Saturday morning started not with breakfast, but a trip to the local immediate care center in Ogden. It turns out that Olivia had a double ear infection. Which may explain the squawking and lack of sleeping the night before. I'll say this though, what a beautiful view from the care center of the Wasatch Mountains. Very impressive. You walk out the door and this snow-capped peak fills the horizon. I'm not sure, however, that it lessens the hurt of dropping 90 bucks on a doc and medicine. After we got Olivia straight, and after Julie and the kids did some serious swimming at the indoor pool at the motel, we hit the road.

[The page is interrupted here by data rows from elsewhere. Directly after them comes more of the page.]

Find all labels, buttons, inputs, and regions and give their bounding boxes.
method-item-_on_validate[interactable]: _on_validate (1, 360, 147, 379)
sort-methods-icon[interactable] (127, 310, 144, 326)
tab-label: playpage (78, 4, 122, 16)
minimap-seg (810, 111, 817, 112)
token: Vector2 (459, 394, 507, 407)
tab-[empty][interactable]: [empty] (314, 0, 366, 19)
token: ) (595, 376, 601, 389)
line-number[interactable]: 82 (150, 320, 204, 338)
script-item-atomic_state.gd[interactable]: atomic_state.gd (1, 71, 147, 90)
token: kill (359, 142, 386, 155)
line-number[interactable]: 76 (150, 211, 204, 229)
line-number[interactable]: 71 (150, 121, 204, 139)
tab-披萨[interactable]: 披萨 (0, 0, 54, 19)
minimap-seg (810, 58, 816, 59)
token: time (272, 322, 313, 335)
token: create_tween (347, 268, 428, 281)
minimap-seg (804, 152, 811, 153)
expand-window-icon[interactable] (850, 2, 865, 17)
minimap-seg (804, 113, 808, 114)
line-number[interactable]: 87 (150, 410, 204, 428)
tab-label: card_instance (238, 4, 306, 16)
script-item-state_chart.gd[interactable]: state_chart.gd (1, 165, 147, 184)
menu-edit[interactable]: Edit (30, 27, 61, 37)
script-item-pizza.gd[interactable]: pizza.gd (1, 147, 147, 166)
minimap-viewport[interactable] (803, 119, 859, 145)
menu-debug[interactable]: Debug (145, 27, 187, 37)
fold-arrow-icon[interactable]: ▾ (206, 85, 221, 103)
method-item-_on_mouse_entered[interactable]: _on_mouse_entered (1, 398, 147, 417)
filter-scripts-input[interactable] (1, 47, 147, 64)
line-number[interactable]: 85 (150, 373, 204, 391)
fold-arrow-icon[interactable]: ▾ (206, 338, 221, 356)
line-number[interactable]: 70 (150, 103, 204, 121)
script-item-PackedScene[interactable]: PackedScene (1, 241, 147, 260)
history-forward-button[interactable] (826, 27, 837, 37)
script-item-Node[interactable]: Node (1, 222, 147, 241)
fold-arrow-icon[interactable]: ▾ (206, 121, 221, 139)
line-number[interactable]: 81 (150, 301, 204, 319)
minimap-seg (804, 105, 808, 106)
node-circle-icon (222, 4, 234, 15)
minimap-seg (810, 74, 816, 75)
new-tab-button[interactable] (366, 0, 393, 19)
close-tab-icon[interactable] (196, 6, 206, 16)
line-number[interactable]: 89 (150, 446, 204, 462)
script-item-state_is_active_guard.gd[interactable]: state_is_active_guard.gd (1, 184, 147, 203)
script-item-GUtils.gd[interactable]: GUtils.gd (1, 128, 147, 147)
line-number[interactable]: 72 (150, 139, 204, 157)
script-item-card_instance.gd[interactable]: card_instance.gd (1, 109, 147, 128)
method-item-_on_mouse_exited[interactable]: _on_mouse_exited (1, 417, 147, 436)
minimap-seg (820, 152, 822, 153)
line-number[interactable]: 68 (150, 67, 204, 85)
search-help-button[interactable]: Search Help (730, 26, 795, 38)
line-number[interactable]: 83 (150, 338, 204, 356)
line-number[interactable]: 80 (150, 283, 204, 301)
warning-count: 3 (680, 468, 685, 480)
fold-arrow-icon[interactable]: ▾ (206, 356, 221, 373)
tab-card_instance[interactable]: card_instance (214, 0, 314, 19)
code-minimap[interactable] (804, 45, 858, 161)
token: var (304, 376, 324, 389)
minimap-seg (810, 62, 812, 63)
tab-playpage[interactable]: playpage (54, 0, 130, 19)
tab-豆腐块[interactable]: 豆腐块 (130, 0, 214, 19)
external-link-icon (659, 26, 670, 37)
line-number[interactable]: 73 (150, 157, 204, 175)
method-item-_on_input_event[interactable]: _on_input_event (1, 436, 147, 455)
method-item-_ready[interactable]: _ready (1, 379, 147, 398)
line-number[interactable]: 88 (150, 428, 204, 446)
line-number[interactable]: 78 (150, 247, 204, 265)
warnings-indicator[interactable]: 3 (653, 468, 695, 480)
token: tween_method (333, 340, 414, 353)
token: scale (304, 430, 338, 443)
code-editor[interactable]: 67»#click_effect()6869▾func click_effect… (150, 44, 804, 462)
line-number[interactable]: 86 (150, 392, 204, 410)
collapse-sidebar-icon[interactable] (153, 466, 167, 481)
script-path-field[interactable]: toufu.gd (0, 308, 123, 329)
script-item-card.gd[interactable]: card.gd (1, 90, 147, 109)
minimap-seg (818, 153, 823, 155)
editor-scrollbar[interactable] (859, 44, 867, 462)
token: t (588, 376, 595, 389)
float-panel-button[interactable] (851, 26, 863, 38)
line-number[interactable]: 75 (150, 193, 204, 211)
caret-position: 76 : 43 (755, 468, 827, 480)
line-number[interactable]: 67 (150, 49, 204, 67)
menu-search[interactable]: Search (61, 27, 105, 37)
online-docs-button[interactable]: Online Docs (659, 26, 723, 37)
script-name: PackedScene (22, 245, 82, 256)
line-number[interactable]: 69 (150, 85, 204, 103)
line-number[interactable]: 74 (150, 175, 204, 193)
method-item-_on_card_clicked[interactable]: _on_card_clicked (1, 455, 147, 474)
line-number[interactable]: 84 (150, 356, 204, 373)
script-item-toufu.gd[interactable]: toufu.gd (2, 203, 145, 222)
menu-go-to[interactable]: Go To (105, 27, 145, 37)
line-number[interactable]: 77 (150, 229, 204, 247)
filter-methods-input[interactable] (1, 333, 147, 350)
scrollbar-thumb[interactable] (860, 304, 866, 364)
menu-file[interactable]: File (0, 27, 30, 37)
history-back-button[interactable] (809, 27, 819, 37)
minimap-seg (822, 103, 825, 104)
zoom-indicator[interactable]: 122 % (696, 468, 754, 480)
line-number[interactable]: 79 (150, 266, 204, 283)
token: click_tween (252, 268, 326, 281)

Wyoming is a big state. With nothing in it. It looks like someone picked up the state, turned it over and shook it real fierce like and everything dropped out. Then Wyoming was turned back over and plopped down. There's a few people in windswept outposts like Rawlins (where we hit the 1,000-mile mark of the official Team Sabo Mad Dash Across America). Lots of cows. Some antelope. And wide open spaces. There's a lot of sky in Wyoming up there on the treeless high plains. I'm not saying that's a bad thing because I'm partial to big views. Off in the distance in places you could catch glimpses of the snow-capped Rockies and the wind farms with the humongous windmills are something else. Here's an oddity, though. We crossed the Continental Divide twice. That's some strange division. This new math is something, eh? Well, it turns out that after crossing the Continental Divide once, the road kind of makes a jog and then you have the privilege of climbing up to 7,000 feet a second time to cross again. You don't want to get cheated when you're crossing the Continental Divide. I saw some pretty cool roadkill in Wyoming: Badger. I do believe it's the first time I've seen badger -- dead on the side of the road or alive -- in my life.
We rolled into Denver around 7:30 p.m. and bolted for the house of our friends Pete and Colleen. They live in a great neighborhood and we walked a few blocks down to the local ice cream store and pretty much cleaned out the place ice cream wise. Pete sprung for the ice cream and I understand he had to get a line of credit for it. God bless the man. After we got home Evie had a bout with nausea and Abram pretty much hung out in the bathroom with "intestinal" issues. Maybe it's the mile-high altitude. Hopefully that's the case. Then Ezra fell on the bed and conked his nose. This morning he looks like he was in a boxing match. Today we head for Lees Summit, Missouri. That's where we have a house lined up where Anna Scott's grandma lived. Oh, in case you haven't been informed, my fellow Cornerstone School of Ministry graduate Anna Scott is joining the trip back to Virginia. She's rolling in a Taurus, drafting right behind the Team Sabo 15-passenger Chevy Express. We're happy to have her along.